Start of DATA FOR THIS TASK

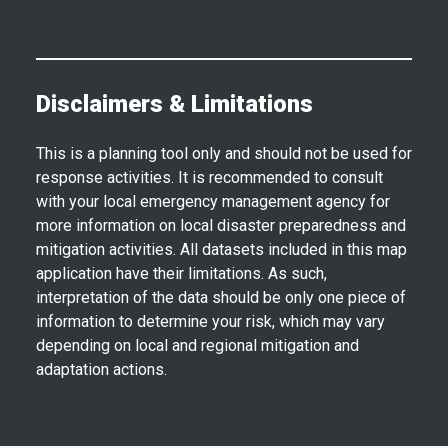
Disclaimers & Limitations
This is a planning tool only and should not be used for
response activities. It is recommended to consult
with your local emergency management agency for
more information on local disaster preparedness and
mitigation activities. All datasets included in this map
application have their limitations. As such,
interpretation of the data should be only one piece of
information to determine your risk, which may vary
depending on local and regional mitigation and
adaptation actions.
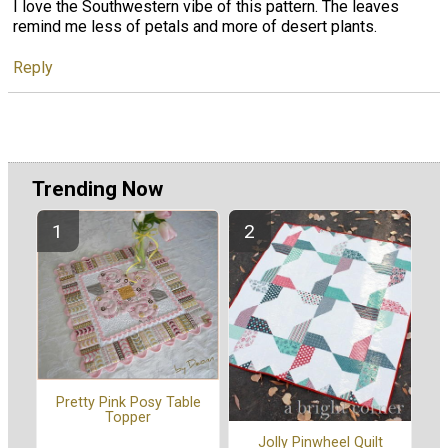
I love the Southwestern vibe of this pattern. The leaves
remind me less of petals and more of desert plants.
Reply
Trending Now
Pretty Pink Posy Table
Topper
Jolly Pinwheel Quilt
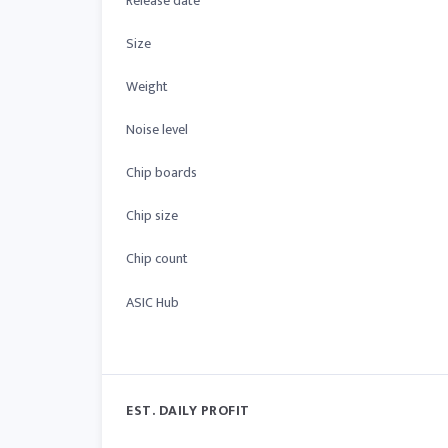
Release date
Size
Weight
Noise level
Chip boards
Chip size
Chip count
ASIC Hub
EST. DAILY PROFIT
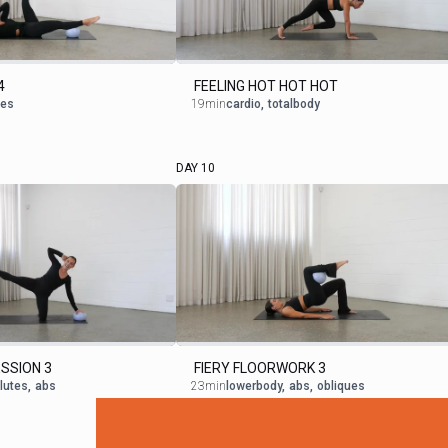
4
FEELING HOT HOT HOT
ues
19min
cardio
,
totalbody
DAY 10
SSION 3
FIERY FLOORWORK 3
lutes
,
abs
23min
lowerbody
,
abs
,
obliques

End of DATA FOR THIS TASK
Start of DATA FOR THIS TASK

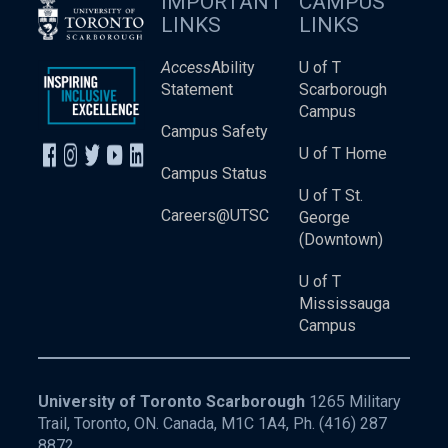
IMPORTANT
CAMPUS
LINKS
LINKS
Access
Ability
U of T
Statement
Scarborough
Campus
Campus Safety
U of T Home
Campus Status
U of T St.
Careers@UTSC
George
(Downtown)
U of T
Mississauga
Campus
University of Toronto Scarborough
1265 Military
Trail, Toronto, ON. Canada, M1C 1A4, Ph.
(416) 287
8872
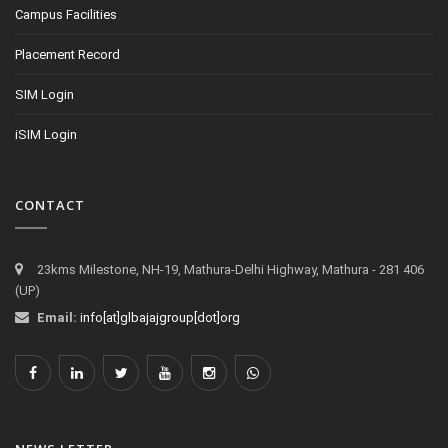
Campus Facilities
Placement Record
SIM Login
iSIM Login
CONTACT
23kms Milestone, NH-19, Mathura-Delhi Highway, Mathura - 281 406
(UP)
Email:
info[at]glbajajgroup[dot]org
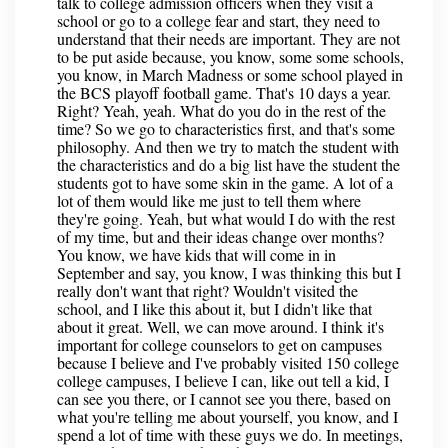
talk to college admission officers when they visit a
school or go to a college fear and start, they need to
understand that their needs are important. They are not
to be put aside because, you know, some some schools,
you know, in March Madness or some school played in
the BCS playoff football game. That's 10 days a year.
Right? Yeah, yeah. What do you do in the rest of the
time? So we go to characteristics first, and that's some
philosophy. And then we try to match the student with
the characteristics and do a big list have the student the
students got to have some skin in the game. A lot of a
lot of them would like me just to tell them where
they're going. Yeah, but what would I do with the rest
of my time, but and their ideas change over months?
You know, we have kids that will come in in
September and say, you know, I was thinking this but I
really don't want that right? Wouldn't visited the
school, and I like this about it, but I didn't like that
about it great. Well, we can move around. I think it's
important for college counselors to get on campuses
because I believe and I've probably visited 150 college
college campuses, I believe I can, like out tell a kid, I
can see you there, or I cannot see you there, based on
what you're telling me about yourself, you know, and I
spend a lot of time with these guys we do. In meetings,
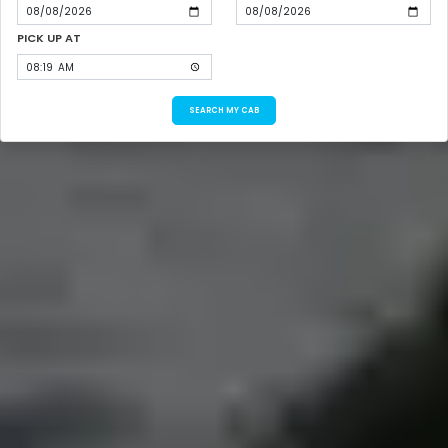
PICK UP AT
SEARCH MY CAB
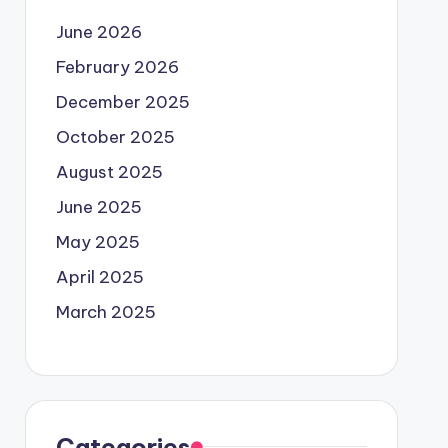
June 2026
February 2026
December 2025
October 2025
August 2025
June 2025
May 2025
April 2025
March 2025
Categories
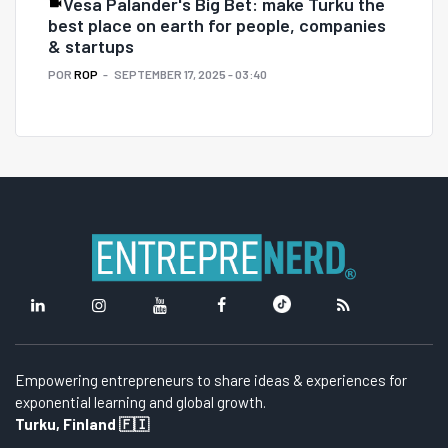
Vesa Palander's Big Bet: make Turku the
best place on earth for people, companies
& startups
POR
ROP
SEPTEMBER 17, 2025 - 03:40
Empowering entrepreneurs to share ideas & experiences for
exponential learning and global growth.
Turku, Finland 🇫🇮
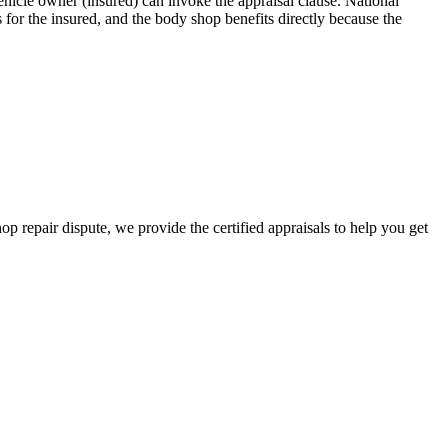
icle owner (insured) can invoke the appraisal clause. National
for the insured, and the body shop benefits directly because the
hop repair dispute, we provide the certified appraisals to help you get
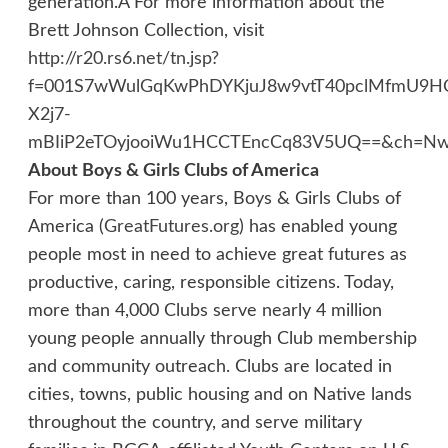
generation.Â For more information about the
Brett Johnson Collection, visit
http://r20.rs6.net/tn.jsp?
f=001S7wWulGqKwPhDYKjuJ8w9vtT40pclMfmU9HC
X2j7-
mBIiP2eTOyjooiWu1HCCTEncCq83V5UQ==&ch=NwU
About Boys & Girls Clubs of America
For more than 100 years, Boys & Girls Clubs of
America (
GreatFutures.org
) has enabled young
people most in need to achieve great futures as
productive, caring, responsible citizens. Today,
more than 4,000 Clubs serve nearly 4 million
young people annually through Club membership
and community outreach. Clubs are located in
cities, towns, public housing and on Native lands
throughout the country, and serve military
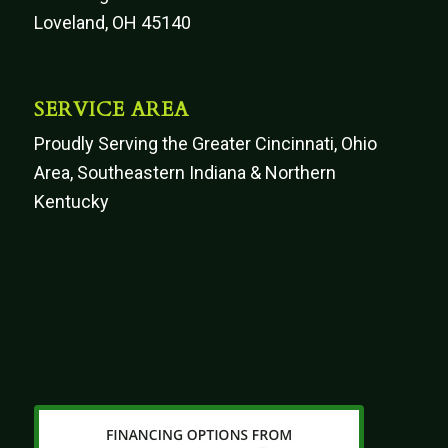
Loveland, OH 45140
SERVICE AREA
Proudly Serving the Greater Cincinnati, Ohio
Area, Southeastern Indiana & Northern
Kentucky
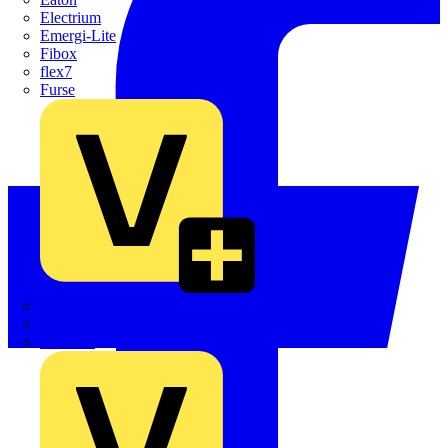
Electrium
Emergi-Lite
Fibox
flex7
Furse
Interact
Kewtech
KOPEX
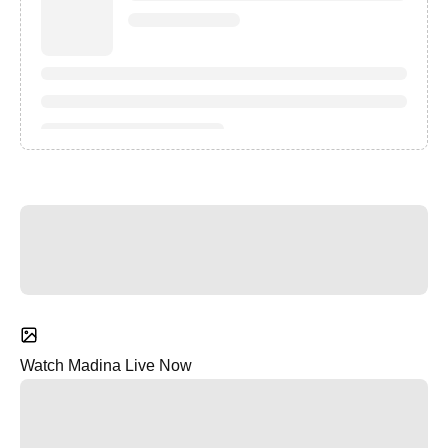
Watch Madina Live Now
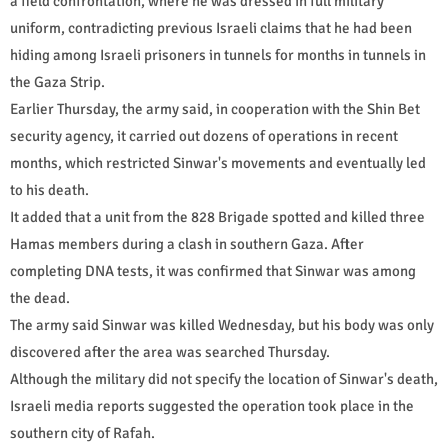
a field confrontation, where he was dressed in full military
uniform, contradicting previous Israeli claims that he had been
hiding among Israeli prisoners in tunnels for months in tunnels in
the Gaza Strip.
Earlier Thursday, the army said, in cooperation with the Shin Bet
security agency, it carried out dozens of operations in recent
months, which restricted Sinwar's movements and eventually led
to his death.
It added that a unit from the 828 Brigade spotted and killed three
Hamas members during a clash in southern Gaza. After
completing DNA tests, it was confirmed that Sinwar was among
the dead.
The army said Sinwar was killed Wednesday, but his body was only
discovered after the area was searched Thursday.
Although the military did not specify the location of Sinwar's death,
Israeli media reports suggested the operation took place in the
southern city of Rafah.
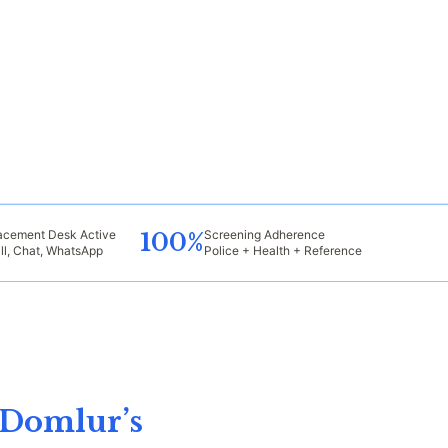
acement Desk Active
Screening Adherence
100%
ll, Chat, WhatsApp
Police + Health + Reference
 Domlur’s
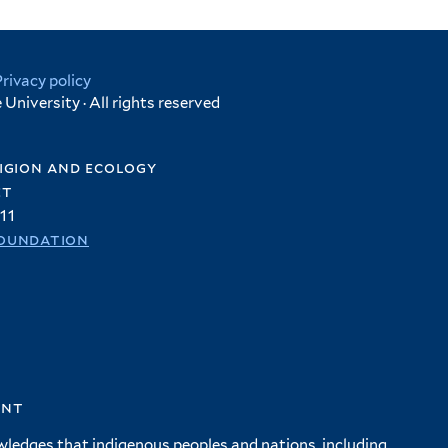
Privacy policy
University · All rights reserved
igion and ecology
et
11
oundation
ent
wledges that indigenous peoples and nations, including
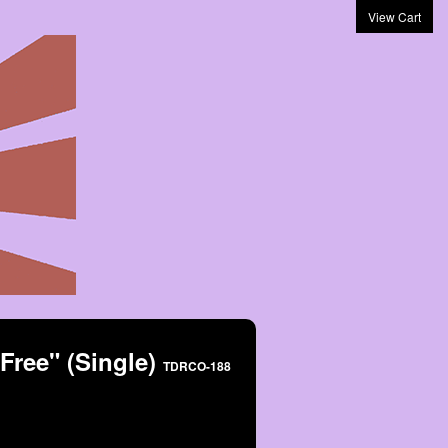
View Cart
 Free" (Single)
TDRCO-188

End of DATA FOR THIS TASK
Start of DATA FOR THIS TASK

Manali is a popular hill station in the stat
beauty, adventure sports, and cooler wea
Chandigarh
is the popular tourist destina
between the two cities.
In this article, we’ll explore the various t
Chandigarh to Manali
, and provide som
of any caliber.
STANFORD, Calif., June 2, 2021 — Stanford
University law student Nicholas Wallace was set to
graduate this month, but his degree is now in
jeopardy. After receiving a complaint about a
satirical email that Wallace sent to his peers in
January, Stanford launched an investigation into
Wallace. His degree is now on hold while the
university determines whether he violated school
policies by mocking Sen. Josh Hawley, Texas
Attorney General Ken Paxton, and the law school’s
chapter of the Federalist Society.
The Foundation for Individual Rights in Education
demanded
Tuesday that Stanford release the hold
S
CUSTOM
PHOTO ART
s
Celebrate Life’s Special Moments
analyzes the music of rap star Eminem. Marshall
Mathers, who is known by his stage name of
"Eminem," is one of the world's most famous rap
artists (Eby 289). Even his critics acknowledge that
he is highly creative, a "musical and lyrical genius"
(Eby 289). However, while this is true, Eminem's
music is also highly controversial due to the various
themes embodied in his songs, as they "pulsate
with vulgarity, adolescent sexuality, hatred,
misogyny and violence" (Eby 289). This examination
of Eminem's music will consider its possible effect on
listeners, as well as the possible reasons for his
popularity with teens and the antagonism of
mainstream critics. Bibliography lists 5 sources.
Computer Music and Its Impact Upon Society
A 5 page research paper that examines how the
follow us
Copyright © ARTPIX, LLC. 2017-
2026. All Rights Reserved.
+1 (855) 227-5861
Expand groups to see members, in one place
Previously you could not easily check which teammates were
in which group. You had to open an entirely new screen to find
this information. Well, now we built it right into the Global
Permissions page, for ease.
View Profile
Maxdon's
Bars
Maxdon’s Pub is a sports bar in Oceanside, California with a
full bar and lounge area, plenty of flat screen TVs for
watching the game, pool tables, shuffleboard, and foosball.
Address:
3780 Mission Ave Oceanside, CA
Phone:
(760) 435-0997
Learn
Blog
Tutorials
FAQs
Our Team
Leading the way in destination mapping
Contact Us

End of DATA FOR THIS TASK

◆ EXERCISE AIM ◆
Copy only these lines from the records above, exactly: the one with "Watch Madina Live Now", the one with "Hamas members during", and those between. Skip the pictures.

◆ OUTPUT OF THE TASK ◆
Watch Madina Live Now
a field confrontation, where he was dressed in full military
uniform, contradicting previous Israeli claims that he had been
hiding among Israeli prisoners in tunnels for months in tunnels in
the Gaza Strip.
Earlier Thursday, the army said, in cooperation with the Shin Bet
security agency, it carried out dozens of operations in recent
months, which restricted Sinwar's movements and eventually led
to his death.
It added that a unit from the 828 Brigade spotted and killed three
Hamas members during a clash in southern Gaza. After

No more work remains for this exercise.